# Dimensions on standard box car



## Big John (Jan 4, 2008)

I am making some simple foam block models of box cars to do a talk on scale to my railroad club. I want to use the standard 40' box car for the demonstration. I know that 40' became standard in the mid 20th century and there were not any narrow gauge cars that were this large. However, just to make a startling impression and show the difference in scale size I want to do a typical 40' box car in the following scales: 1/32 1/29 1/24 1/22.5 1/20.3 1/16 and 1/13.5. These models are only going to be simple blocks of foam with no details such as couplers or trucks. What I need is the height, width and length of a standard 40' boxcar so I can show the correct proportions of the foam blocks which would represent what the cars size would look like for these scales. 

Thanks

Big John


----------



## Big John (Jan 4, 2008)

Found the answer on a web site. Inside dimensions for Pullman box cars made in the 50's 40' 6" long, 10' 6" high and 9' 2" wide. The outside dimensions were 44' long, 14' high and 10' 8" wide.
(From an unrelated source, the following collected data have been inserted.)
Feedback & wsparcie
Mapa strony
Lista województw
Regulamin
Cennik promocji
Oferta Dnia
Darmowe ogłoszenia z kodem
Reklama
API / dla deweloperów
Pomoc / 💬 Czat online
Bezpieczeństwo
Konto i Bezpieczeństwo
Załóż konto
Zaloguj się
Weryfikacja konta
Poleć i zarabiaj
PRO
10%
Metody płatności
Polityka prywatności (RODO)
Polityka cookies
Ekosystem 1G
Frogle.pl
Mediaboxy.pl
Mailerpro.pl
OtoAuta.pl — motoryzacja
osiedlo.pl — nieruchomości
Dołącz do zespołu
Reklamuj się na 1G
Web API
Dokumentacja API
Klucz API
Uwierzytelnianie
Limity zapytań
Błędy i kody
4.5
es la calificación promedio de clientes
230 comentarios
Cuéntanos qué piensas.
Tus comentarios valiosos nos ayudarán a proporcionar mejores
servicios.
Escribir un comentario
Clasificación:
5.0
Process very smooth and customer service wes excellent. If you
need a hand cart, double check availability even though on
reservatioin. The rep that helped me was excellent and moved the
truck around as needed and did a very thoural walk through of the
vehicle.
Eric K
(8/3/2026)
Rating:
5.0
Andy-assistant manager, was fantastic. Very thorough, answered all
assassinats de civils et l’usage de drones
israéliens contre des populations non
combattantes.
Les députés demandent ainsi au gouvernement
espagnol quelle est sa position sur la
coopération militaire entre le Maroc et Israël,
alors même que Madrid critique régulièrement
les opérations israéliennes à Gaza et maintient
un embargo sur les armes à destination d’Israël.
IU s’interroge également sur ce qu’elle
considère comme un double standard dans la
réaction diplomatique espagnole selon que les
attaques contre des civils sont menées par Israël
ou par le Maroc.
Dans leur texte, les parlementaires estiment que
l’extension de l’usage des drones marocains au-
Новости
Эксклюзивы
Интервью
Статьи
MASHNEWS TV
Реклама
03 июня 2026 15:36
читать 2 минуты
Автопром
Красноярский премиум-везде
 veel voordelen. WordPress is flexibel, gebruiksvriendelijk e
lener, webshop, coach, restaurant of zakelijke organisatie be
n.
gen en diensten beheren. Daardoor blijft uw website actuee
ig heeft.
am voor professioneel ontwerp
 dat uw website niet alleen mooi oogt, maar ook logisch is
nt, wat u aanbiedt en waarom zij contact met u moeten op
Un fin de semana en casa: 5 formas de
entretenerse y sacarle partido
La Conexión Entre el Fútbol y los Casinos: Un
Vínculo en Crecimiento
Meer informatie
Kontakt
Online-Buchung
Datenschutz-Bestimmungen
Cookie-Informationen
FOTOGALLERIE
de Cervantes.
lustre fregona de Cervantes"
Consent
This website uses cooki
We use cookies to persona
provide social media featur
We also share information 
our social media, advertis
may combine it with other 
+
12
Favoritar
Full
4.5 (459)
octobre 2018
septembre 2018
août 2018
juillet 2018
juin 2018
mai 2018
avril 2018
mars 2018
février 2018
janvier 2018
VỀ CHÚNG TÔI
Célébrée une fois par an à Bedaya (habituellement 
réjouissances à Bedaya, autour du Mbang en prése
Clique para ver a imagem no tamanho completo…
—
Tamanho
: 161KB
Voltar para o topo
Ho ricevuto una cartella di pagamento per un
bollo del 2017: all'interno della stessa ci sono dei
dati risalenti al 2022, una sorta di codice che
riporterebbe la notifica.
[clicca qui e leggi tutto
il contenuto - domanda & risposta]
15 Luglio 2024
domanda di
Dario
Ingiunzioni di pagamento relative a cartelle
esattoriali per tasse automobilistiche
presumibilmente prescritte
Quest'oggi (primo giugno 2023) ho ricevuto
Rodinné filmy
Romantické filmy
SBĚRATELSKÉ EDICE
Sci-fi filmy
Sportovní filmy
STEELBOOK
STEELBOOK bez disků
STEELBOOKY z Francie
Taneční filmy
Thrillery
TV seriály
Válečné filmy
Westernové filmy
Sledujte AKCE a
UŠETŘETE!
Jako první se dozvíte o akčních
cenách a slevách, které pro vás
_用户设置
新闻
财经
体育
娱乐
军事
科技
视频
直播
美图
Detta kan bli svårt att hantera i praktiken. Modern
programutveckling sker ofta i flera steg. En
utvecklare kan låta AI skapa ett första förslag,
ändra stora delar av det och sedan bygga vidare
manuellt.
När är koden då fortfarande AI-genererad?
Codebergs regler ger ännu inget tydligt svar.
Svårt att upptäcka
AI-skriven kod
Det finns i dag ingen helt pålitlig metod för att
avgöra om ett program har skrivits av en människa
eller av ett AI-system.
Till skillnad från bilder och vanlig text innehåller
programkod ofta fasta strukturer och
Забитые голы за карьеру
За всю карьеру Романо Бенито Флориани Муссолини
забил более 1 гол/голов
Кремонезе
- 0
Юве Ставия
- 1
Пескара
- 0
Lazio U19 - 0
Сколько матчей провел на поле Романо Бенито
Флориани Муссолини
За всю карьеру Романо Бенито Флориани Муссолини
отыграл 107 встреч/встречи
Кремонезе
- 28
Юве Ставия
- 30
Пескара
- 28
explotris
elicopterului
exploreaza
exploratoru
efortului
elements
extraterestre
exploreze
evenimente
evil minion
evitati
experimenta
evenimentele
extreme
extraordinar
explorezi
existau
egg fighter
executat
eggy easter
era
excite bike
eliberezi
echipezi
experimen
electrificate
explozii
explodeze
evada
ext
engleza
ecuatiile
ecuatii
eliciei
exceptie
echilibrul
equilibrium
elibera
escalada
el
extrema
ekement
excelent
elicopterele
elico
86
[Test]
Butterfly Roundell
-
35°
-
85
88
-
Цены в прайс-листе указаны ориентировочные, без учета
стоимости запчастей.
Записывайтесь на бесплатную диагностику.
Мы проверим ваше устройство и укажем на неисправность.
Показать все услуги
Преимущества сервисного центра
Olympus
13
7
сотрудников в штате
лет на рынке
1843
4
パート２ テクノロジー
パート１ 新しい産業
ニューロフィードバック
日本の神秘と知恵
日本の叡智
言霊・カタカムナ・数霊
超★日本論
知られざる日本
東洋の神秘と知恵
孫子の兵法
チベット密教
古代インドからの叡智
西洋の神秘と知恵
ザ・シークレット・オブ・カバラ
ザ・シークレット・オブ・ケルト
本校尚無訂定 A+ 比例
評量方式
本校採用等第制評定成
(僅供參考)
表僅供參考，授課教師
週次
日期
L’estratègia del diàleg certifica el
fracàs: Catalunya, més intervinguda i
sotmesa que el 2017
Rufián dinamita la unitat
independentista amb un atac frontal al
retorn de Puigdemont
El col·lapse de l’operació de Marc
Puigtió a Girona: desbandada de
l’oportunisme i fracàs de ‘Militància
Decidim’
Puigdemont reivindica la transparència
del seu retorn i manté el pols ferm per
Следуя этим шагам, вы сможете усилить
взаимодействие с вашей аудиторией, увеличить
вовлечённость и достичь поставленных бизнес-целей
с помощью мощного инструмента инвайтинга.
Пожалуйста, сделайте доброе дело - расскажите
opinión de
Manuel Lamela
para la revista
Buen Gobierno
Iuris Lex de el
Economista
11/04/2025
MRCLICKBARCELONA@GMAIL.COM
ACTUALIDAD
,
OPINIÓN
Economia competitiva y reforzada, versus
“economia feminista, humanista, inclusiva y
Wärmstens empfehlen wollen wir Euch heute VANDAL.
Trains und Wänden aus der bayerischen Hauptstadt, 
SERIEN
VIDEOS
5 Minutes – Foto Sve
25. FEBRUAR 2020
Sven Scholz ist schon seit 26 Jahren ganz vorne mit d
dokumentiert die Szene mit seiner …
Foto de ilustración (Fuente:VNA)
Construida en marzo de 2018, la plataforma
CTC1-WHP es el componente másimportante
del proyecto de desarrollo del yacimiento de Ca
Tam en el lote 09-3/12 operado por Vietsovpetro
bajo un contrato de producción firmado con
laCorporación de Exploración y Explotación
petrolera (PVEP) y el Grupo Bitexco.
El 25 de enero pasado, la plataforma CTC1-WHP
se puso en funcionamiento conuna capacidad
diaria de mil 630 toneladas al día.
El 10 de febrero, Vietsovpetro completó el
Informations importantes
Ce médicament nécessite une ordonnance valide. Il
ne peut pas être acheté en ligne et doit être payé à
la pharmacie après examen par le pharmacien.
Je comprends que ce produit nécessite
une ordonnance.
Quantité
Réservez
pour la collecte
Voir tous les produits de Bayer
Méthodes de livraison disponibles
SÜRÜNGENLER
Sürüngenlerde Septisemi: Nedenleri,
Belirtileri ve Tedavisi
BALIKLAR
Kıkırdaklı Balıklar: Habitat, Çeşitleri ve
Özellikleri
This was the largest quantity of standard 40' cars built for that time frame. 

Big John


----------



## Bruce Chandler (Jan 2, 2008)

There were not very many 40' boxcars in narrow gauge (1:20) ...30' was more the norm.


----------



## Semper Vaporo (Jan 2, 2008)

Label them, line them up, take photos and post them here. Please!


----------



## chuck n (Jan 2, 2008)

The D&RGW had a 40 foot reefer. In 1:20.3 it is:

Length 24"
width 4"

height 5" (without trucks)

height 6" (with trucks)












This is a Phils Narrow Gauge Kit.


They did not have any box cars of this length.



Chuck N


----------



## Plant man (Nov 28, 2008)

Do you have to be a first class member in order to post pictures? If not how do you post them. 
Scott


----------



## Dean Whipple (Jan 2, 2008)

There were not very many 40' boxcars in narrow gauge (1:20) ...30' was more the norm.



Bruce,
Just to clarify although most modelers in 1:20.3 happen to model narrow gauge
*........BUT........*

*1:20.3 is a scale* where 15 mm equal 1 foot......
*1:20.3 is a scale - F *represents 4'-8 1/2" STANDARD GAUGE, uses track 70.64mm wide....
*1:20.3 is a scale - Fn3* represents 3 foot NARROW GAUGE, uses track 45mm wide......


----------



## Pete Thornton (Jan 2, 2008)

........BUT........


What was that about a scale, Dean? Could you be a little clearer?


----------